← Writing
AI & ML

The Architecture Revolution: Why AI Scaling Isn't Slowing — It's Redirecting

Mar 20, 2026 16 min read

When the industry starts rewriting residual paths, attention mixing, and long-context memory mechanisms — that's not a signal that AI is plateauing. It's the opposite: a signal that system-level evolution is accelerating.


Target audience: readers already familiar with the LLM training and inference stack. Core argument: when teams start rewriting residual paths, attention mixing, long-context memory mechanisms, and even the tokenizer-to-embedding interface, this isn't a sign of "nothing left to scale" — it's a signal that system-level evolution is accelerating at high speed.


AttnRes and the Signal Nobody Should Be Ignoring

Lately there's been a lot of buzz around AttnRes results: GPQA-Diamond jumping from 36.9 to 44.4, Math from 53.5 to 57.1, HumanEval from 59.1 to 62.2.

Those numbers matter. But what's more important is where the change was made.

Moonshot AI didn't invent a new external memory system. They didn't stack another batch of experts. They rewired the most foundational, least-examined path in modern decoder-only LLMs: how information aggregates in the depth dimension.

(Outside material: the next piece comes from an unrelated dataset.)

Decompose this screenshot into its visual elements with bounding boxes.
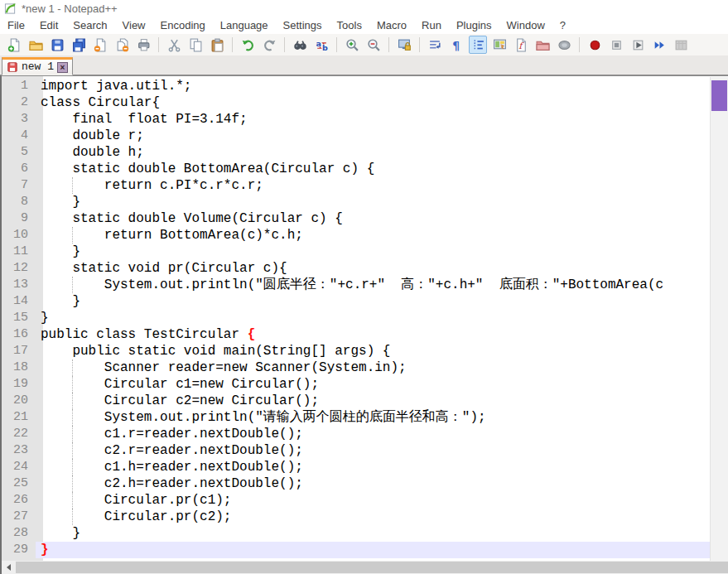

In today's dominant pre-norm decoder architecture, the residual stream is essentially a continuously accumulating channel:

h_{l+1} = h_l + F_l(Norm(h_l))

The upside: stable, simple, easy to scale. The cost: in deep models, every layer's output gets added indiscriminately into the same stream. As layers stack up, early representations get progressively diluted by later layers, and residual magnitude keeps growing. Moonshot's AttnRes README puts it plainly as dilution and hidden-state growth under PreNorm.

AttnRes's fix is elegant: instead of defaulting to "every preceding layer accumulates with weight 1," each layer now performs a cross-depth attention read over earlier representations. The paper frames it as:

h_l = Σ α_{i→l} · v_i

Where α_{i→l} is computed from the layer's learned pseudo-query against normalized representations of prior layers.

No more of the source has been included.